Occasionally overly mellow and held back by his limited vocal range, the album still has enough flashes of Howe’s stringed wizardry to attract a crowd. Beyond his work with Yes, Asia and GTR, to name a few of the lineups he’s anchored over the years, Howe has also appeared on songs by acts as diverse as Queen, Lou Reed and Frankie Goes to Hollywood.
Howe performs just about every sound on “Love Is,” and the 10 compositions are split evenly between instrumentals and songs, alternating in the running order. His son Dylan plays drums and Jon Davison, the singer in the current Yes formation led by Howe, handles backing vocals and bass on the songs.

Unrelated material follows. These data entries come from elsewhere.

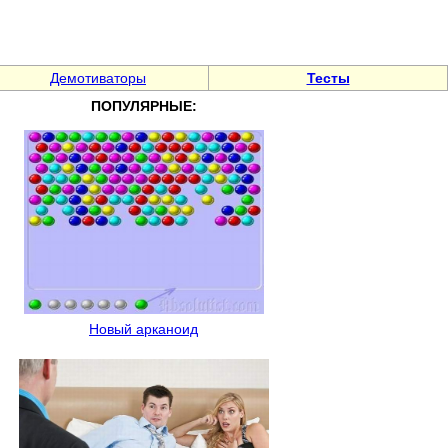
Демотиваторы
Тесты
ПОПУЛЯРНЫЕ:
Новый арканоид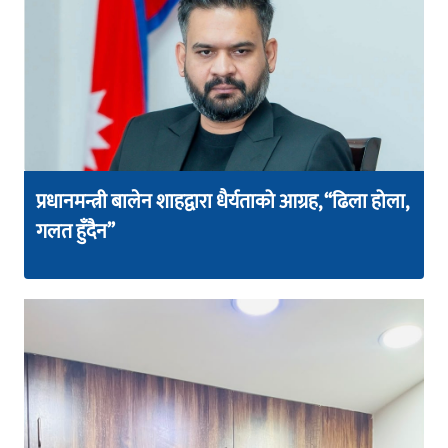
प्रधानमन्त्री बालेन शाहद्वारा धैर्यताको आग्रह, “ढिला होला,
गलत हुँदैन”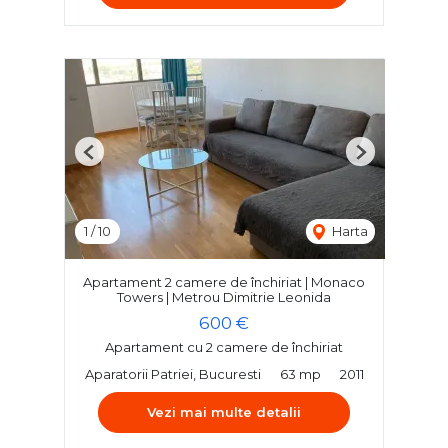
Previous
Next
1
/
10
Harta
Apartament 2 camere de închiriat | Monaco
Towers | Metrou Dimitrie Leonida
600 €
Apartament cu 2 camere de închiriat
Aparatorii Patriei, Bucuresti
63 mp
2011
Vezi mai multe detalii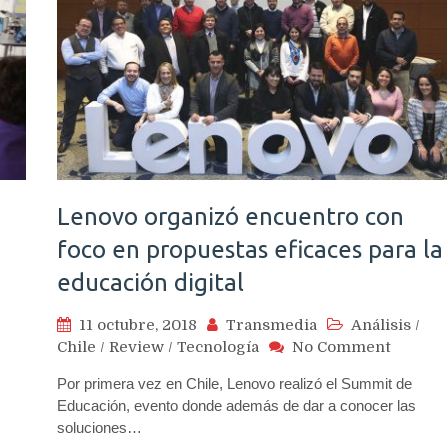
Lenovo organizó encuentro con
foco en propuestas eficaces para la
educación digital
11 octubre, 2018
Transmedia
Análisis
/
on
Chile
/
Review
/
Tecnología
No Comment
/
Lenovo
Por primera vez en Chile, Lenovo realizó el Summit de
organi
Educación, evento donde además de dar a conocer las
encuen
aja
soluciones…
con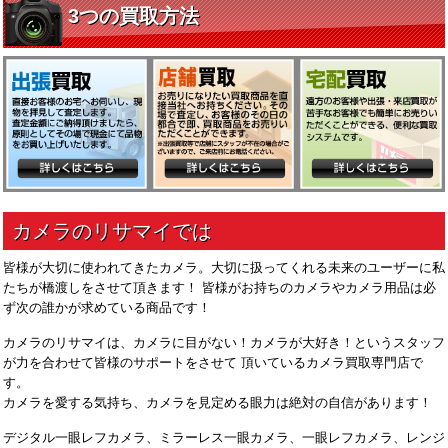
皆様が大切に使われてきたカメラ。大切に扱ってくれる未来のユーザーに私
たちが橋渡しをさせて頂きます！ 皆様がお持ちのカメラやカメラ用品は必
ず次の誰かが求めている商品です！
カメラのリサマイは、カメラに目がない！カメラが大好き！というスタッフ
が力を合わせて皆様のサポートをさせて 頂いているカメラ買取専門店で
す。
カメラを愛する気持ち、カメラを見定める眼力は絶対の自信があります！
デジタル一眼レフカメラ、ミラーレス一眼カメラ、一眼レフカメラ、レンジ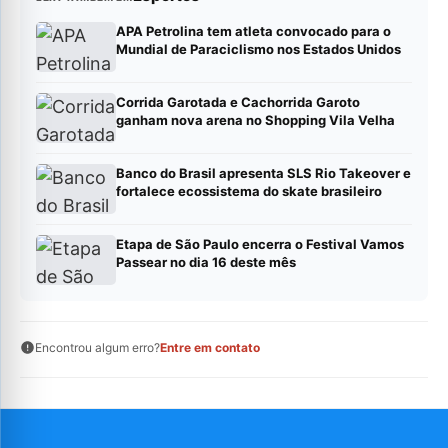
APA Petrolina tem atleta convocado para o
Mundial de Paraciclismo nos Estados Unidos
Corrida Garotada e Cachorrida Garoto
ganham nova arena no Shopping Vila Velha
Banco do Brasil apresenta SLS Rio Takeover e
fortalece ecossistema do skate brasileiro
Etapa de São Paulo encerra o Festival Vamos
Passear no dia 16 deste mês
Encontrou algum erro?
Entre em contato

Opener “Fulcrum” has a “Christmas with Hank Marvin” vibe, while “See Me Through” is catchy and well-paced but a stronger lead voice could have put it over the top. Howe described the quasi-title tune, “Love Is A River,” as “a sort of quintessential track,” and its changes of pace and mix of environmental and mystical preoccupations make it one of the most Yes-sounding efforts here.
In fact, you can discover snippets of Howe’s classic Yes-era arpeggios, strums and solos on practically all the tracks but as the minutes pass, they too often fade into less distinctive ideas. Closer “On the Balcony” opens with a furious GTR-like riff, deals with the challenges of live performances and Davison’s vocal support again so eerily echoes Howe’s seemingly eternally estranged former bandmate, Jon Anderson, that it’s bound to provoke double takes.
Howe recently told Rolling Stone magazine that a reunion with Anderson and Rick Wakeman is “completely unthinkable,” but should he think twice, it would be all right.